• Work required: Print the first line of the material below and each line after it, exactly as written, ending with the line that contains "Конструкція".

═══ Available records

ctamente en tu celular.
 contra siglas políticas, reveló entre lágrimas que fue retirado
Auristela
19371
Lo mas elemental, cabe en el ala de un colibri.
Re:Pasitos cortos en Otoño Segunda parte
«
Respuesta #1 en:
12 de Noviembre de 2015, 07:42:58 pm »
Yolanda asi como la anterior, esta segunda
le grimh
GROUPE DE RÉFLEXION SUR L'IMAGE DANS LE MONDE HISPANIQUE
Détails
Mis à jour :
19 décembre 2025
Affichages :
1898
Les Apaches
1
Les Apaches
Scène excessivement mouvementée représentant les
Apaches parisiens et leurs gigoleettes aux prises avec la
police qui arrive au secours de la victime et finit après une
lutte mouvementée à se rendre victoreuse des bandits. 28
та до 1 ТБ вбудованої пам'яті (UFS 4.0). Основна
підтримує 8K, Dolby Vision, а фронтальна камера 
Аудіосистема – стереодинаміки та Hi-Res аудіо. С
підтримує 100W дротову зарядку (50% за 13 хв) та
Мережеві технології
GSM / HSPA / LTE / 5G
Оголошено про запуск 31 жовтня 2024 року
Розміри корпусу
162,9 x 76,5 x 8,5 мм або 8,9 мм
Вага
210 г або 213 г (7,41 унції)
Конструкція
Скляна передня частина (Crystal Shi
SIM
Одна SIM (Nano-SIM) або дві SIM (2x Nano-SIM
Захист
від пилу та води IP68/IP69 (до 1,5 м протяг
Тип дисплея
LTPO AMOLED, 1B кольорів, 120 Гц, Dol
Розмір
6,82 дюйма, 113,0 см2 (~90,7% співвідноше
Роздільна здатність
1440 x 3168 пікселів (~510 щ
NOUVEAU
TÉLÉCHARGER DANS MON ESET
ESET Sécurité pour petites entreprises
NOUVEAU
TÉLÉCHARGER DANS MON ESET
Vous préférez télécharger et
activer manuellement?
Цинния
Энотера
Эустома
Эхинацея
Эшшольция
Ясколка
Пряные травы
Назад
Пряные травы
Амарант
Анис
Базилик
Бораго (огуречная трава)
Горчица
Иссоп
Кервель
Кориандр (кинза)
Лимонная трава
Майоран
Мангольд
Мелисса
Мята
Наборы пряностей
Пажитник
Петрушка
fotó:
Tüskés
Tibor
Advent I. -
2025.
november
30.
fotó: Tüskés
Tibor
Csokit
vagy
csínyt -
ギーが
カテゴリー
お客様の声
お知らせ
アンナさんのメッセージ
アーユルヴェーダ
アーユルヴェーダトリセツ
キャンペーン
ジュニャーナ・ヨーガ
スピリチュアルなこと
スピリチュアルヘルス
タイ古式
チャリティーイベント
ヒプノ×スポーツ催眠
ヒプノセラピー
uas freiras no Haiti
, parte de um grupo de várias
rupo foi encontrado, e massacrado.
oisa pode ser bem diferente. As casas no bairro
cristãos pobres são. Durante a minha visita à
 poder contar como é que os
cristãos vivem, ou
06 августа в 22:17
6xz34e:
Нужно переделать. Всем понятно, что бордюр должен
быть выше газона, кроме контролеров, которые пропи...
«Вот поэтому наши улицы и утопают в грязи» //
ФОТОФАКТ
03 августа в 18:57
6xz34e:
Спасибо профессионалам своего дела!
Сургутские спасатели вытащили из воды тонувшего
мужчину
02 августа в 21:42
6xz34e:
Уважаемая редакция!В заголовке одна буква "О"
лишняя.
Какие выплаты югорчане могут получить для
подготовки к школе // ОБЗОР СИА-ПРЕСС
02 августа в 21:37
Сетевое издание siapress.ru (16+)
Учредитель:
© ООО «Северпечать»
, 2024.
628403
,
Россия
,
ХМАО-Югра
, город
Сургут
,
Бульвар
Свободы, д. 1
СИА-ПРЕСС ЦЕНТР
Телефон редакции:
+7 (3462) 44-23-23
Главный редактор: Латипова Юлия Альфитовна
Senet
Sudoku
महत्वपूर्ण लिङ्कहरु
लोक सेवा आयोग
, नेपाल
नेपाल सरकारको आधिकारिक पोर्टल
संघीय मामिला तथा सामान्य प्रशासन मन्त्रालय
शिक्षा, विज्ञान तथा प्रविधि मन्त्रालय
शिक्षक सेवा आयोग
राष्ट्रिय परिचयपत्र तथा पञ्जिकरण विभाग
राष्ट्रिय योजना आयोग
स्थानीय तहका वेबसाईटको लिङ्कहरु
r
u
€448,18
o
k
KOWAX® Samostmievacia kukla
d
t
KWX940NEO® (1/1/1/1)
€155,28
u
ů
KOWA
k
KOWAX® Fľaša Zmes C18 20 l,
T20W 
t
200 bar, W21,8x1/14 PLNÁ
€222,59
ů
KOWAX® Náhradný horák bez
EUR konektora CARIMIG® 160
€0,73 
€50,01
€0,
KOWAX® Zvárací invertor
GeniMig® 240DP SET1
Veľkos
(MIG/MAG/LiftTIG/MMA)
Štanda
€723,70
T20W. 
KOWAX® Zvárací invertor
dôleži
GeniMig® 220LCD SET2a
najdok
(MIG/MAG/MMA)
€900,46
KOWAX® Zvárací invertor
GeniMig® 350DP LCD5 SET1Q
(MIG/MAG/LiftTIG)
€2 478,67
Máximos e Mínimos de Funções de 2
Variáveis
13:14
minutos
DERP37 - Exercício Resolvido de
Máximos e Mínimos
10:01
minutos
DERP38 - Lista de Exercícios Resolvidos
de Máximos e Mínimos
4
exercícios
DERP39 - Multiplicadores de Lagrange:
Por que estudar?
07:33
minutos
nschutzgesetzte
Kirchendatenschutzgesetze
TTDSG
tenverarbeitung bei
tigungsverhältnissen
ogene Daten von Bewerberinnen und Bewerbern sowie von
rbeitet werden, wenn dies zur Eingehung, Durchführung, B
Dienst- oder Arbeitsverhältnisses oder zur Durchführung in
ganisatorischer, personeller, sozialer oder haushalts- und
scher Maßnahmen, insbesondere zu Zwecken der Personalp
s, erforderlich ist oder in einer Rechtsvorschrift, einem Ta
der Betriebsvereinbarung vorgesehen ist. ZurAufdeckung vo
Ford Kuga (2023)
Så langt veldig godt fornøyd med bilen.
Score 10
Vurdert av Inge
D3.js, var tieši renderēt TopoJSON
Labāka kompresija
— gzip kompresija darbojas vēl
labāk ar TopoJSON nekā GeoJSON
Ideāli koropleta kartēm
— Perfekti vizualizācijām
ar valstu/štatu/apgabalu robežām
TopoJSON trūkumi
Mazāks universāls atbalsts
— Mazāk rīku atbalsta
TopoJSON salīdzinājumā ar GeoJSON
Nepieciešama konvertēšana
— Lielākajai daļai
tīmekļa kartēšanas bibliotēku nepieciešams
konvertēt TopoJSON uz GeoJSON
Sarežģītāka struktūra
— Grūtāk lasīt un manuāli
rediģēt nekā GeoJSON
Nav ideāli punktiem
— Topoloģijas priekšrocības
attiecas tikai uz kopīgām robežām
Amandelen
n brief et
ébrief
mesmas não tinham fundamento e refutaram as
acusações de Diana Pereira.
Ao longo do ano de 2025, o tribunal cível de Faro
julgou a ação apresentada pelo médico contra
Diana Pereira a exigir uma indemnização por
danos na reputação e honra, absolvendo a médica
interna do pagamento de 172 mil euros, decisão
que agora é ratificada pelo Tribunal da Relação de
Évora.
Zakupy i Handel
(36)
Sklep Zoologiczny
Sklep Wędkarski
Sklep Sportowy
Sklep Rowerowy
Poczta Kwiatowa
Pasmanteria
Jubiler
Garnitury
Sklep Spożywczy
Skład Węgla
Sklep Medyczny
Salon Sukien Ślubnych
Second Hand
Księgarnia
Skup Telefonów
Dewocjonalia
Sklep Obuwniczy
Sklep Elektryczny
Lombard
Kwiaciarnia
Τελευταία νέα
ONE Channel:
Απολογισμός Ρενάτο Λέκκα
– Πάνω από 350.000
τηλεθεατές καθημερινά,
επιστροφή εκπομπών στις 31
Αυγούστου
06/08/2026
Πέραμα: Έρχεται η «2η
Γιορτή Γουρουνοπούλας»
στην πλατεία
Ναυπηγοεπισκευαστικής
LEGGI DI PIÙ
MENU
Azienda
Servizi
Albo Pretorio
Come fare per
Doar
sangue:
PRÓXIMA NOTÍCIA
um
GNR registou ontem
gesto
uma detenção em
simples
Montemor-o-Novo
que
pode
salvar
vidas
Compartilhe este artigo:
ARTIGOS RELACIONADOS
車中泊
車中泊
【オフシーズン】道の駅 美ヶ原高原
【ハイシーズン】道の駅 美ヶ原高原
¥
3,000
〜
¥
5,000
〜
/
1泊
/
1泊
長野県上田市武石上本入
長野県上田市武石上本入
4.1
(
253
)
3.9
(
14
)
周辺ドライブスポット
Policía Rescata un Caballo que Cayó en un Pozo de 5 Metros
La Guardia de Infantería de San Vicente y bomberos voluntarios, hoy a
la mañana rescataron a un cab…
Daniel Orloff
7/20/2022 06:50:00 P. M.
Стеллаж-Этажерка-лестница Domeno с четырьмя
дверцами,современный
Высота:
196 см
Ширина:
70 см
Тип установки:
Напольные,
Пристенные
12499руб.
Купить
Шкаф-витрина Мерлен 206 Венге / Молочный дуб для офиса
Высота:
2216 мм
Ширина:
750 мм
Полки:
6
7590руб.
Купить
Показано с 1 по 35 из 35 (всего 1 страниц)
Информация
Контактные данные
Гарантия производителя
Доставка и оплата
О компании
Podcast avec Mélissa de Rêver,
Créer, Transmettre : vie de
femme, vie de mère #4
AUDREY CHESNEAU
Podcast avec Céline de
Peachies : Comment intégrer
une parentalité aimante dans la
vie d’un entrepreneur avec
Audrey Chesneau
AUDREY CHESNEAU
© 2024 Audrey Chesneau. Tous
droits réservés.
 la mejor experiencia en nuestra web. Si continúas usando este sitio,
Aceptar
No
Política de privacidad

══════

• Exercise solution:
ctamente en tu celular.
 contra siglas políticas, reveló entre lágrimas que fue retirado
Auristela
19371
Lo mas elemental, cabe en el ala de un colibri.
Re:Pasitos cortos en Otoño Segunda parte
«
Respuesta #1 en:
12 de Noviembre de 2015, 07:42:58 pm »
Yolanda asi como la anterior, esta segunda
le grimh
GROUPE DE RÉFLEXION SUR L'IMAGE DANS LE MONDE HISPANIQUE
Détails
Mis à jour :
19 décembre 2025
Affichages :
1898
Les Apaches
1
Les Apaches
Scène excessivement mouvementée représentant les
Apaches parisiens et leurs gigoleettes aux prises avec la
police qui arrive au secours de la victime et finit après une
lutte mouvementée à se rendre victoreuse des bandits. 28
та до 1 ТБ вбудованої пам'яті (UFS 4.0). Основна
підтримує 8K, Dolby Vision, а фронтальна камера 
Аудіосистема – стереодинаміки та Hi-Res аудіо. С
підтримує 100W дротову зарядку (50% за 13 хв) та
Мережеві технології
GSM / HSPA / LTE / 5G
Оголошено про запуск 31 жовтня 2024 року
Розміри корпусу
162,9 x 76,5 x 8,5 мм або 8,9 мм
Вага
210 г або 213 г (7,41 унції)
Конструкція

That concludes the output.